11.                          Le tribunal de police n’a pas déterminé le rôle exact des prévenus dans l’agression, à savoir qui tenait la gorge et qui tenait les pieds. À part le lésé, tout le monde a situé X2________ en haut de son corps et X1________ au niveau de ses jambes. C’est cette situation observée par les geôliers que la juridiction d’appel retiendra. Il est précisé que le fait que, lors de sa déposition devant les enquêteurs, le lésé ait évoqué un étranglement par X1________ et un écrasement de sa figure par X2________ (sans compter le coup de ceinture de C.________), sans évoquer l’immobilisation de ses jambes par X1________ observée par les gardiens, ne met pas à mal sa crédibilité générale. Une mémoire incomplète ou imprécise s’explique par les pertes de consciences subies et par la peur ressentie.      

12.                          Le tribunal de police a retenu que les prévenus avaient agi en qualité de co-auteurs. On peut se référer à ses considérants en ce qui concerne la notion de coauteurs (cons. 21 ; art. 82 al. 4 CPP).

                       La Cour pénale partage l’avis du tribunal de police selon lequel une personne maintenant les jambes d’une autre personne subissant une strangulation apparaît comme essentielle à la commission de l’acte, en ce sens qu’elle permet d’empêcher le lésé d’opposer une quelconque opposition la strangulation.

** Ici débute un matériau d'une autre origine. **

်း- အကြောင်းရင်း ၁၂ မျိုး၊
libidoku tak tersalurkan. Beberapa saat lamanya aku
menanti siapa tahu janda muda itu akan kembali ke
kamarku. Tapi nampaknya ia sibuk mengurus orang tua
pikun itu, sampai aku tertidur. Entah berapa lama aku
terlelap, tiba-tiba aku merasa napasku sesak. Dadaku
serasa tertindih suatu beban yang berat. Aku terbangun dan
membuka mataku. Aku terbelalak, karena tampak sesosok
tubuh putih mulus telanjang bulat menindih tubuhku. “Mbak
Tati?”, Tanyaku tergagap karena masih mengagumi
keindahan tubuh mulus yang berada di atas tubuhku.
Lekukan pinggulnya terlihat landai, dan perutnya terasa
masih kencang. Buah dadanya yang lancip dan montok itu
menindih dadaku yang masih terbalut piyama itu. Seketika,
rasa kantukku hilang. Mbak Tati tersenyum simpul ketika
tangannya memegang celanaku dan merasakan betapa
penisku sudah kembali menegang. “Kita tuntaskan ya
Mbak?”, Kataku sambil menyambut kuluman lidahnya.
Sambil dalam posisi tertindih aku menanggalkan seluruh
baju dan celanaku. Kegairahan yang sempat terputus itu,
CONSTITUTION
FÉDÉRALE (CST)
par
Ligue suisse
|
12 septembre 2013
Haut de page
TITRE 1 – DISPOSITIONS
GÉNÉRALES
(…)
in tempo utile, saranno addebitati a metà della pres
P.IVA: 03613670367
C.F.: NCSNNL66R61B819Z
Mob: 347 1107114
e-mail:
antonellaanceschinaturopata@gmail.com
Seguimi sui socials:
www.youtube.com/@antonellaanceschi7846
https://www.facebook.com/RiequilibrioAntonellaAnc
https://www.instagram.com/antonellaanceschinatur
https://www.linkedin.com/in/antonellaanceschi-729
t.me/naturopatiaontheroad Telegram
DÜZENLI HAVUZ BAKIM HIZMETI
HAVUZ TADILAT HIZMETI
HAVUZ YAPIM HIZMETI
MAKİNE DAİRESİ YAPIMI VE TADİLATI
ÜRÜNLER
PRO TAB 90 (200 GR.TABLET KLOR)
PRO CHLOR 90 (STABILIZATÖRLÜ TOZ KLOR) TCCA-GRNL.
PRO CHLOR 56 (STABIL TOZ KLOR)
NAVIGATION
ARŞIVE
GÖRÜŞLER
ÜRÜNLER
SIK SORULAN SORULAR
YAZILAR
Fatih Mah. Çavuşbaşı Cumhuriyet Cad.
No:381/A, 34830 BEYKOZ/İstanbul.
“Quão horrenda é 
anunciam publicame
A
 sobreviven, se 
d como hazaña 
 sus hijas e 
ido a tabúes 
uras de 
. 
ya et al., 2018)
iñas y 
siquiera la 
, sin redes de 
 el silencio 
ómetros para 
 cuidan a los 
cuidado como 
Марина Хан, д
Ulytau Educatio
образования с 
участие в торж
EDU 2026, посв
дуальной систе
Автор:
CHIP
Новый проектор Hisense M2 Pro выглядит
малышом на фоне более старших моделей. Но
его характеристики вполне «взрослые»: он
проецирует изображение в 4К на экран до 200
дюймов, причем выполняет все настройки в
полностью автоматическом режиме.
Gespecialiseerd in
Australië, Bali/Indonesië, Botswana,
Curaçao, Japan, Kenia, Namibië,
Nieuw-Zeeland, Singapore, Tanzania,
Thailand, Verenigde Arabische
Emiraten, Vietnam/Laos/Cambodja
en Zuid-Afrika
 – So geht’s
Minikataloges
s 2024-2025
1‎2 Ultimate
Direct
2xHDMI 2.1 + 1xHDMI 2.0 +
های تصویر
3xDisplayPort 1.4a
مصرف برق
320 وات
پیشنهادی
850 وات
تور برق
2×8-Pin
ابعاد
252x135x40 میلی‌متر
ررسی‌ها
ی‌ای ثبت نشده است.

Elle apparaît ainsi comme l’un des participants principaux et doit être reconnue comme co-auteur de l’infraction.

13.                          Reste à savoir si la mise en danger de la vie d’autrui peut être retenue, étant entendu que si c’est le cas, elle absorbe l’agression.

14.                          À défaut de plainte, il ne peut être reprochés aux prévenus de s’être rendus coupables de lésions corporelles simples. Cela étant, le jugement du tribunal de police quant à la qualification des lésions constatées (dans le cadre de l’agression) n’aurait que pu être confirmé. Il ne saurait être question de simples voies de faits. La situation n’est nullement comparable à celle décrite dans l’arrêt du TF [6B_625/2010] cons. 4.  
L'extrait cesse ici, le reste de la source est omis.